Here's a catbird image, taken with the new camera:
July 4, 2005
So here I am in the moose costume,
playing Grateful Dead songs on the banjo in the 4th of July parade, leading
the motorized kids division, or trailing the walking division, depending
on your spin. My son's girl friend Susa made the costume for him,
and I was pleased to fit in it. I spent about a half hour after that
backing and harmonizing with The Good News Singers from our local church
at the Old Fashioned 4th celebration in the Park. Later we watched
the local 15 minutes of fireworks, and returned to our house to light about
a third of the fireworks I'd won last weekend (another third we'll use
on Epiphany, and the last third we'll save for next year).
I was chatting to a grocery clerk
at our grocery store about winning the big packet of fireworks, and the
person in line in front of me said he'd won the same deal from Rathdrum
(our nearest neighboring town), and lit them all off on the third (fireworks
is a multiday event here usually, but especially this year with the 4th
on a Monday).
The local fireworks display is worth
commenting on. The locals crowd in to one of the town ballparks at
dusk. Then there's a potluck of locals doing their fireworks right
in the audience, versus the surrounding houses that are launching the mortar
type ones, sort of goading the "professionals" to get going. Most
times there is a fireline--this time we didn't see any (it was getting
dark), and ended up closest of anyone to the display. As a result
the display would often go off directly over us. Small town displays
are not, I'm sure, as impressive as the big urban ones, but the closeness
of the viewing plus the ease of leaving without traffic jams makes up for
a lot in the experience.
When our kids were little, we would
light off the fireworks while they watched. Somehow the table's turned,
and now we are the spectators. A tradition has evolved with our sons,
of doctoring up some of the fireworks with other materials, including gunpowder,
extra small fireworks, and the like. It adds an element of unpredictability.

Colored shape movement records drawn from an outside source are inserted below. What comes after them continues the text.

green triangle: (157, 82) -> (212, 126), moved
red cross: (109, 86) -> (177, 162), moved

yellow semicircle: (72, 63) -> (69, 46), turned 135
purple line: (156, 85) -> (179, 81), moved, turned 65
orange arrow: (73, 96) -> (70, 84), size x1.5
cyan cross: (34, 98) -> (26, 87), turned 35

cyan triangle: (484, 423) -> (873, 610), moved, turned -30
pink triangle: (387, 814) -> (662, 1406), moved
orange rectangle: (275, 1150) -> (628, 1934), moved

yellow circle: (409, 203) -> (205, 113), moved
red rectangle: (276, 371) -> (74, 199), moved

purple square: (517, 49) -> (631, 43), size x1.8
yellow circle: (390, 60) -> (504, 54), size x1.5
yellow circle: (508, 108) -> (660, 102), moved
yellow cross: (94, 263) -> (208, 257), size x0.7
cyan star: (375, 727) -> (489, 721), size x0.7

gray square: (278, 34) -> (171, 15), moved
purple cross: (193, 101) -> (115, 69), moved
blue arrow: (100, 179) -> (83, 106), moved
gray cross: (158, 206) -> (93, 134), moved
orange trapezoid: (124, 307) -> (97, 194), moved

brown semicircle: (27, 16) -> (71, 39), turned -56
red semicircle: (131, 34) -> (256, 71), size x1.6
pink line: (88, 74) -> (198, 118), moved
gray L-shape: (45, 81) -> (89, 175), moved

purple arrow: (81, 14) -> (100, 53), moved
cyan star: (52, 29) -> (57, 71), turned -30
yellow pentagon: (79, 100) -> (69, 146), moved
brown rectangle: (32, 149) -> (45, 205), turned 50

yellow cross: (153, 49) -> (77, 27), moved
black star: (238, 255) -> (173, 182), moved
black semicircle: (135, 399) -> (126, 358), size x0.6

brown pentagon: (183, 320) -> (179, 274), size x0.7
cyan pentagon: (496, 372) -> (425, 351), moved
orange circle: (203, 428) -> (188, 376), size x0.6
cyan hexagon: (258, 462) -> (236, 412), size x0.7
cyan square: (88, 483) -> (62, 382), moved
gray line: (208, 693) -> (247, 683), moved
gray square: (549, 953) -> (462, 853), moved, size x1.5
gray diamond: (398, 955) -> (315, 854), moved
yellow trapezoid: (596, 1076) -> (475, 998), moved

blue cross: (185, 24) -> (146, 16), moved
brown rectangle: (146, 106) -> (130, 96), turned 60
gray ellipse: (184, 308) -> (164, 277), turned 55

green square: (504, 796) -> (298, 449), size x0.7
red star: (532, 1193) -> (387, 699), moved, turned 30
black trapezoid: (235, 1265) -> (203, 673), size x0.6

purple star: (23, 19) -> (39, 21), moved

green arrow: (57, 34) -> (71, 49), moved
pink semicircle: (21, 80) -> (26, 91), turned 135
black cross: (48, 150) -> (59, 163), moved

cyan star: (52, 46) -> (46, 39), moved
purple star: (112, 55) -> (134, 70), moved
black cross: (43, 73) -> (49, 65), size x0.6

The home fireworks otherwise might pall in comparison with the big show.
The excitement level also stays higher from the closeness of the spectators
(10 feet or so), occasionally requiring deft movement to avoid glowing
spinning things.
July 5, 2005
July 6, 2005
A quiet day, so here's one of the pictures I got with the telescopic lens on my new camera (12X magnification), Panasonic Lumix FZ20PP:
July 7, 2005
As a child I would help a bit in my
father's garden, where sometimes tomatoes would sprout from last year's
crop. He told me they were volunteers, and would let them grow, but
from their late start they seldom produced anything. Also at our
lake cabin we would spit the seeds of watermelon (now becoming an archaic
idea with the prevalence of the seedless varieties) off the balcony onto
the steep side hill, and volunteer watermelons would have a run at reproducing,
but invariably fail.
In order to maximize space in the
garden, I sometimes interplant a late crop like corn with an early crop
like spinach. Now that I have two gardens, the space usage isn't
so critical, but I still sometimes do it anyway. Currently my earliest
spinach is starting to flower. Most gardeners pull it up at this
point, as it looks irritating to the organized mind. But I like to
leave a row or so for seed. I collect seeds from spinach, peas, and
green beans (the last two of which are self pollinated, and all of which
are not hybridized).
When weeding and thinning, I have
a weakness for volunteer flowers, and leave them to add to the mix of the
late summer garden. So where the greens grew, cosmos and poppies
are coming along to fill the gap. By leaving them to flower, I guarantee
their continued presence as volunteers the next year.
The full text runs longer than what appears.